United States: SEC Grants Relief To M&A Brokers From Broker-Dealer Registration

Last Updated: February 10 2014
Article by Eliza Sporn Fromberg and Jeffrey A. Clopeck

In a no-action letter dated January 31 and revised on February 4 (the "M&A Brokers Letter"), the Securities and Exchange Commission (SEC) Division of Trading and Markets permitted business brokers to facilitate mergers, acquisitions, business sales and business combinations (collectively, "M&A Transactions") between buyers and sellers of privately held companies without registering as broker-dealers under Section 15(b) of the Securities Exchange Act of 1934 (the "Exchange Act") - even if such transactions are effected through sales of securities. The M&A Brokers Letter brings much-needed clarity to this area of broker-dealer regulation.

Before the issuance of the M&A Brokers Letter, business brokers that effected transactions structured as sales of securities were required to register as broker-dealers, whereas business brokers that effected transactions structured as asset sales (in which there is no distribution, sale or exchange of securities) were not. Many commentators had questioned the validity of this distinction and noted that full-blown broker-dealer registration was not an appropriate regulatory framework considering the limited functions performed by business brokers.

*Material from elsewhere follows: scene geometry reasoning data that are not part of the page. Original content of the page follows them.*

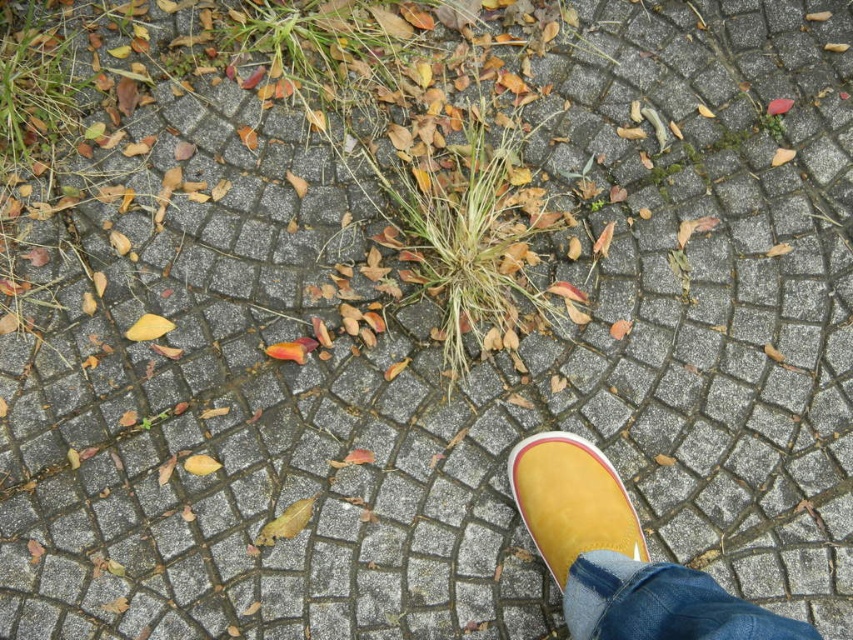 Is yellow rubber boot at lower right further to camera compared to yellow suede shoe at lower right?

No.

Looking at this image, who is lower down, yellow rubber boot at lower right or yellow suede shoe at lower right?

yellow rubber boot at lower right is below.

Does point (535, 492) lie behind point (624, 513)?

That is True.

You are a GUI agent. You are given a task and a screenshot of the screen. Output one action in this format:
    pyautogui.click(x=<x>, y=<y>)
    Task: Click on the yellow rubber boot at lower right
    This screenshot has width=853, height=640.
    Given the screenshot: What is the action you would take?
    pyautogui.click(x=618, y=556)

Which is below, yellow rubber boot at lower right or denim at lower right?

denim at lower right is lower down.

Between point (573, 602) and point (746, 636), which one is positioned behind?

The point (573, 602) is behind.

The width and height of the screenshot is (853, 640). What are the coordinates of `yellow rubber boot at lower right` in the screenshot? It's located at (618, 556).

Based on the photo, which is more to the left, denim at lower right or yellow suede shoe at lower right?

Positioned to the left is yellow suede shoe at lower right.

Can you confirm if denim at lower right is positioned above yellow suede shoe at lower right?

No, denim at lower right is not above yellow suede shoe at lower right.

Which is in front, point (631, 637) or point (523, 486)?

Point (631, 637) is in front.

In order to click on denim at lower right in this screenshot , I will do `click(660, 604)`. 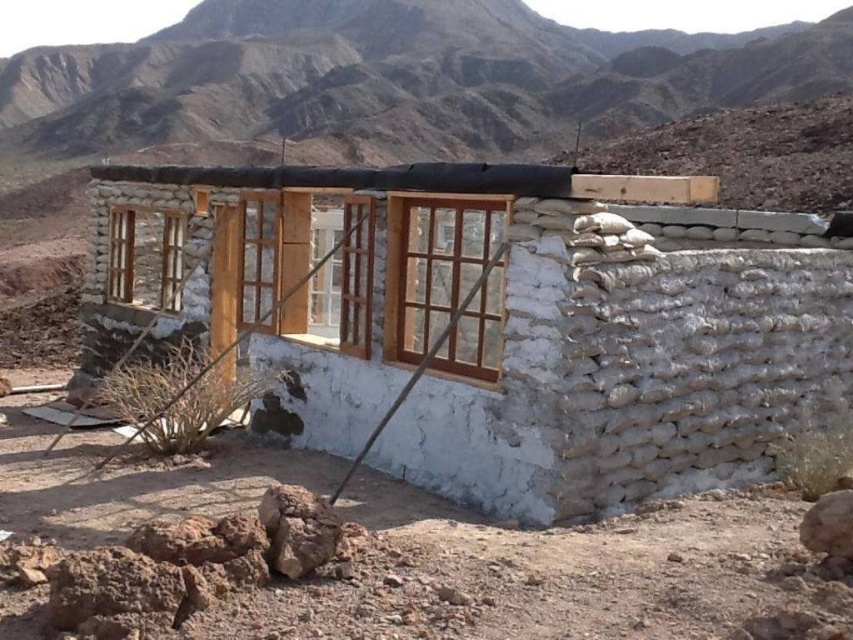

The new relief is limited to business brokers that facilitate sales of privately held companies to buyers that, upon completion of the transaction, will control and actively operate the company. The M&A Brokers Letter stated that a buyer would have the necessary control if it has the power, directly or indirectly, to direct the management or policies of a company, whether through ownership of securities, by contract or otherwise.[1] A buyer could actively operate the company through the power to elect executive officers and approve the annual budget or by service as an executive or other executive manager, among other things. Only sales of companies that are going concerns and not shell companies will qualify for the no-action relief.

Previously, unregistered business brokers were advised to limit their activities to introducing potential buyers and sellers. Pursuant to the no-action relief, a business broker may now take an active role in facilitating an M&A Transaction without being subject to broker-dealer registration. The business broker may advertise a privately held company for sale with information such as the description of the business, general location and price range. The broker may also advise the parties to issue securities or to effect the transfer of the business by means of securities. Significantly, the business broker may participate in the parties' negotiations, provide assistance in obtaining financing from an unaffiliated third party and receive transaction-based compensation, typically viewed by the SEC as a hallmark of broker-dealer activity.

Business brokers seeking to take advantage of the no-action relief are prohibited from (1) having the authority to bind the principals in an M&A Transaction; (2) directly or indirectly providing financing for an M&A Transaction; (3) having custody, control, or possession of or otherwise handling funds or securities issued or exchanged in connection with the transaction; (4) facilitating a transaction with a group of buyers if the group is formed with the assistance of the business broker; and (5) facilitating a transaction resulting in the transfer of interests to a passive buyer. Moreover, the exemptive relief is not available if the business broker or any officer, director or employee of the business broker has been barred from association with a broker-dealer by the SEC, any state, or any self-regulatory organization or is suspended from association with a broker-dealer.

The M&A Transaction may not involve a public offering, and any securities received will be restricted securities. To the extent that the business broker represents both buyers and sellers, it must provide clear written disclosure as to the parties it represents and must obtain from both parties written consent to the joint representation.

Business brokers whose participation in an M&A Transaction qualifies for relief from broker-dealer registration under the Exchange Act, as provided by the M&A Brokers Letter, must still comply with the securities laws of the states in which they transact business. Many states require business brokers that engage in securities transactions to register with the state securities authorities, although several states have limited exemptions for business brokers.


[1] The necessary control will be presumed to exist if, upon completion of the transaction, the buyer or group of buyers has the right to vote 25 percent or more of a class of voting securities; has the power to sell or direct the sale of 25 percent or more of a class of voting securities; or, in the case of a partnership or limited liability company, has the right to receive upon dissolution or has contributed 25 percent or more of the capital.

The content of this article is intended to provide a general guide to the subject matter. Specialist advice should be sought about your specific circumstances.